Can't wait to see! I'm SO jealous! I can't wait to get another one either


----------



## jskate94 (Sep 2, 2011)

I got a Marimo  and some wisteria  

I ALMOST bought a crowntail, he had a black body with purple and red fins.  I woulda named him EdHardy D:. But he is the new tank setup Sherbert has  










and i finalized everything on my new betta I'm getting off of aquabids  

here he is,









kinda looks like he's starting to marble  Idk what to name him D: he should be in the mail tmrrw


----------



## jskate94 (Sep 2, 2011)

@ilovebunnies - i almost did! lol. paypal tht 100? ;D LOL jk 

@pink - lol it's like an impulse thing! i can never resist!

@princess - LMAO! i can almost picture it! thinkin ur safe, then BAM! a beautiful betta sitting right in front of you 

@laki - next time you go, let me know! i'll go the same day and we can buy fish together! and name them like theyre twins! lol


----------



## Dozzem (Jul 29, 2011)

Nice AB fishy, I like marbles! I am limiting myself to only two -.- I don't need any more, I love my boys!


----------



## Laki (Aug 24, 2011)

jskate94 said:


> @laki - next time you go, let me know! i'll go the same day and we can buy fish together! and name them like theyre twins! lol



 Most definitely!!! (I already have a name picked out though ;-) )


----------



## Tikibirds (May 26, 2011)

*What is this one?*

I went today, no fish but ended up with a 20 G


----------



## jskate94 (Sep 2, 2011)

@Laki - ! what name have you picked out?! lol

@Tiki - that's what i need! lol, at least you know you'll be getting more fish in the future with that juicy 20 g!


----------



## Anitax3x (Aug 26, 2011)

wow that fish is gorg! I went to petco for a couple platies and cory cats and ended up with another tank and a DT male =X


----------



## jskate94 (Sep 2, 2011)

thank you!  and lol! it's a habit to always grab at least one thing while in there  have a pic of your boy? i'd LOVE to see


----------



## Laki (Aug 24, 2011)

I had my chance tonight. I went in for bunny hay and a betta heater and was looking at them... 2 which stood out and a couple pinkish ones.
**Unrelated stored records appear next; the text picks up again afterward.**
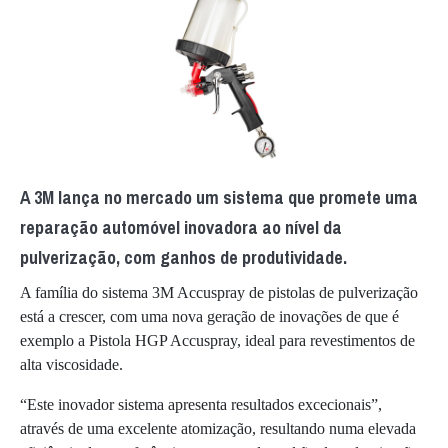
A 3M lança no mercado um sistema que promete uma
reparação automóvel inovadora ao nível da
pulverização, com ganhos de produtividade.
A família do sistema 3M Accuspray de pistolas de pulverização
está a crescer, com uma nova geração de inovações de que é
exemplo a Pistola HGP Accuspray, ideal para revestimentos de
alta viscosidade.
“Este inovador sistema apresenta resultados excecionais”,
através de uma excelente atomização, resultando numa elevada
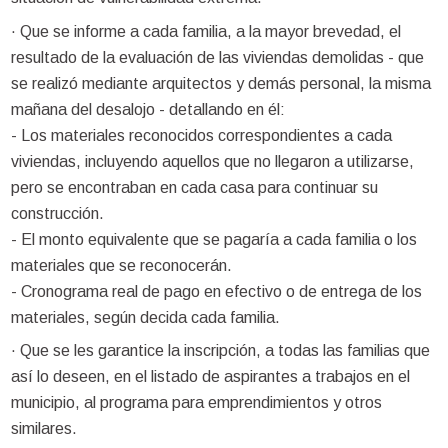
· Que se informe a cada familia, a la mayor brevedad, el
resultado de la evaluación de las viviendas demolidas - que
se realizó mediante arquitectos y demás personal, la misma
mañana del desalojo - detallando en él:
- Los materiales reconocidos correspondientes a cada
viviendas, incluyendo aquellos que no llegaron a utilizarse,
pero se encontraban en cada casa para continuar su
construcción.
- El monto equivalente que se pagaría a cada familia o los
materiales que se reconocerán.
- Cronograma real de pago en efectivo o de entrega de los
materiales, según decida cada familia.
· Que se les garantice la inscripción, a todas las familias que
así lo deseen, en el listado de aspirantes a trabajos en el
municipio, al programa para emprendimientos y otros
similares.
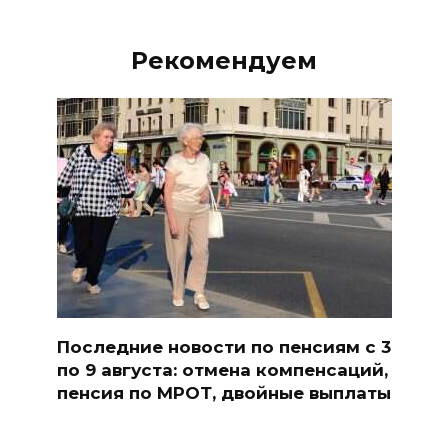
Рекомендуем
Последние новости по пенсиям с 3
по 9 августа: отмена компенсаций,
пенсия по МРОТ, двойные выплаты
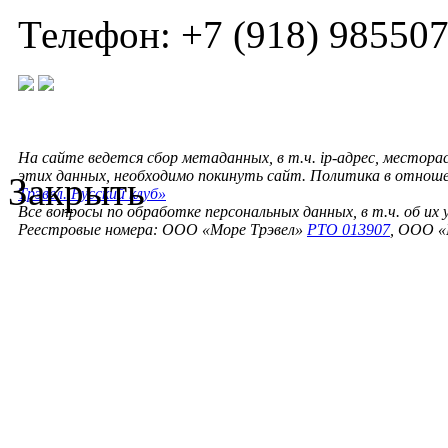
Телефон: +7 (918) 98550
На сайте ведется сбор метаданных, в т.ч. ip-адрес, местора
этих данных, необходимо покинуть сайт. Политика в отнош
Закрыть
Трэвел. Русский клуб»
Все вопросы по обработке персональных данных, в т.ч. об их
Реестровые номера: ООО «Море Трэвел»
РТО 013907
, ООО «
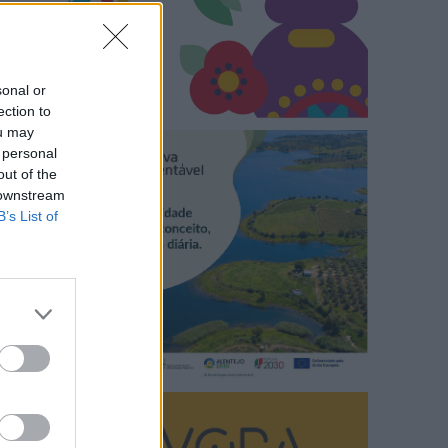
sonal or
ection to
ou may
 personal
out of the
 downstream
B’s List of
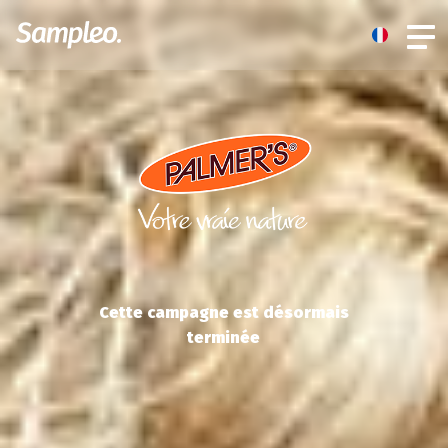
Cette campagne est désormais
terminée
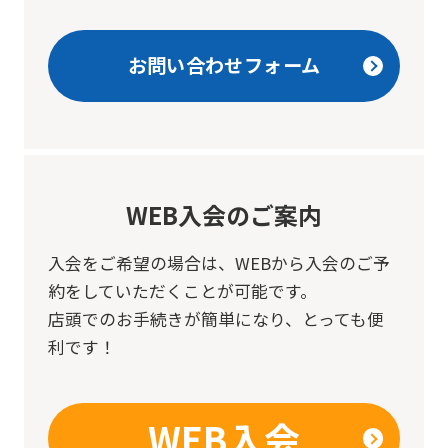
お問い合わせフォーム
WEB入会のご案内
入会をご希望の場合は、
WEBから入会のご予
約をしていただくことが可能です。
店頭でのお手続きが簡単になり、とっても便
利です！
WEB入会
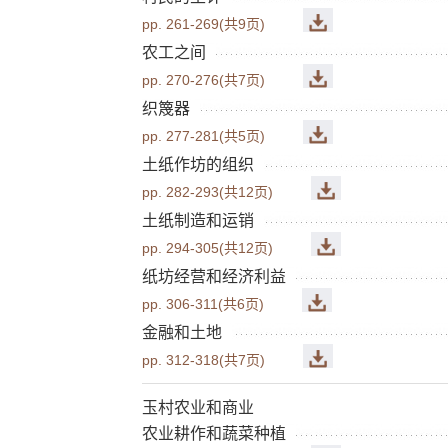
pp. 261-269(共9页)
农工之间
pp. 270-276(共7页)
织篾器
pp. 277-281(共5页)
土纸作坊的组织
pp. 282-293(共12页)
土纸制造和运销
pp. 294-305(共12页)
纸坊经营和经济利益
pp. 306-311(共6页)
金融和土地
pp. 312-318(共7页)
玉村农业和商业
农业耕作和蔬菜种植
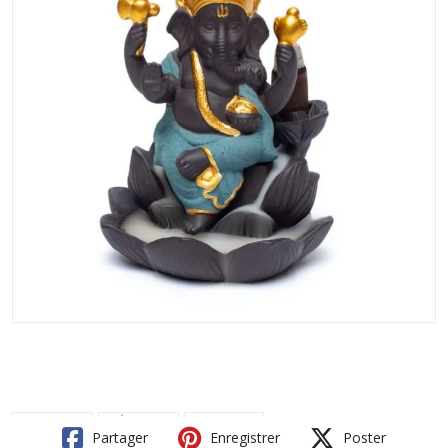
Partager
Enregistrer
Poster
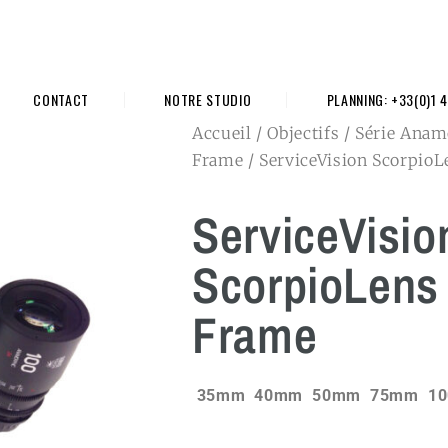
CONTACT
NOTRE STUDIO
PLANNING: +33(0)1 4
Accueil
/
Objectifs
/
Série Anam
Frame
/ ServiceVision ScorpioL
ServiceVisio
ScorpioLens 
Frame
35mm 40mm 50mm 75mm 100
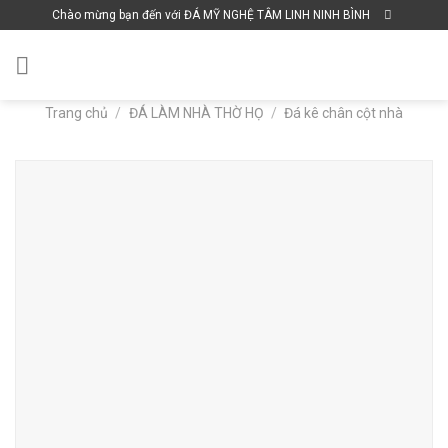
Skip
Chào mừng bạn đến với ĐÁ MỸ NGHỆ TÂM LINH NINH BÌNH
to
content
Trang chủ
/
ĐÁ LÀM NHÀ THỜ HỌ
/
Đá kê chân cột nhà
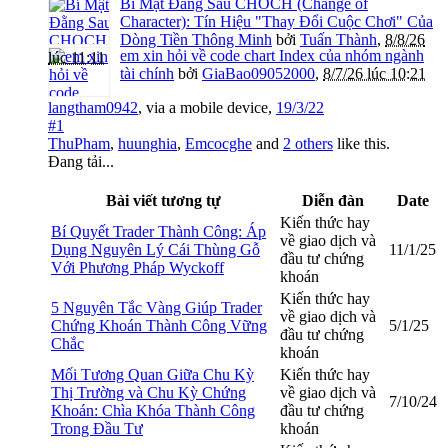
Bí Mật Đằng Sau CHOCH (Change of
Character): Tín Hiệu "Thay Đổi Cuộc Chơi" Của
Dòng Tiền Thông Minh
bởi
Tuấn Thành
,
8/8/26
em xin hỏi về code chart Index của nhóm ngành
lúc 11:11
tài chính
bởi
GiaBao09052000
,
8/7/26 lúc 10:21
langtham0942
,
via
a mobile device
,
19/3/22
#1
ThuPham
,
huunghia
,
Emcocghe
and
2 others
like this.
Đang tải...
Bài viết tương tự
Diễn đàn
Date
Kiến thức hay
Bí Quyết Trader Thành Công: Áp
về giao dịch và
Dụng Nguyên Lý Cái Thùng Gỗ
11/1/25
đầu tư chứng
Với Phương Pháp Wyckoff
khoán
Kiến thức hay
5 Nguyên Tắc Vàng Giúp Trader
về giao dịch và
Chứng Khoán Thành Công Vững
5/1/25
đầu tư chứng
Chắc
khoán
Mối Tương Quan Giữa Chu Kỳ
Kiến thức hay
Thị Trường và Chu Kỳ Chứng
về giao dịch và
7/10/24
Khoán: Chìa Khóa Thành Công
đầu tư chứng
Trong Đầu Tư
khoán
The 2 best looking ones were white and blue possibly marble (I can't tell yet) and one was CT and the other was VT!!  I didn't get them bc I wanna make sure I have everything I need for Lakitu first! 

The name I picked out for my next boy is Bowser. <3 <3


----------



## animallover4lyfe (Jul 7, 2010)

oh i hate you!!!!!!!!!!!!!!

im on a search to find a marble/white hm male!!! UGH so hard to find here!!!!


----------



## missm83 (Aug 23, 2011)

i went to petco for a new plant today...and came home with a new tank lol..i need to stay away!! i dont have room for a bigger tank...my boy went from 1 gallon to 2.5..it barely fit on my night stand..but he seems to love it! i looked a the bettas but no way i can have 2..i wish..i seen few little guys that looks so sad...and one was dead it was upsetting


----------



## Yaoilover12397 (Aug 12, 2011)

Why can't it be january. I want to buy more stuffies...Like bettas and tanks and marimo.


----------



## Laki (Aug 24, 2011)

I tested my bf tonight to see what he thought of having another betta.. I convinced him in 2 seconds just now with a pic of mustard gas. You can have all the blue-white marbles in the world, animallover, if I can have 1 mustard!!


----------



## jskate94 (Sep 2, 2011)

@Laki - Bowser & Wario!  and LOL! the mustards are what got my mom too! lmao

@animallover - search "platinum" or "opaque" or "marble" on aquabid! 

@yaoi - january's only 4 months away!


----------



## Yaoilover12397 (Aug 12, 2011)

But its so far D: I want lots of tanks and bettas so that in early june i can do my first spawn


----------



## jskate94 (Sep 2, 2011)

lol, i'm gonna try doing my first spawn this December  why can't you go to the store now?


----------



## Yaoilover12397 (Aug 12, 2011)

My mommy wont let me. Xd I clould, i have the money!


----------



## jskate94 (Sep 2, 2011)

@miss - sorry i didnt see ur reply till now! n lol! i think we all doo  i always get a broken heart everytime i see a dead one


----------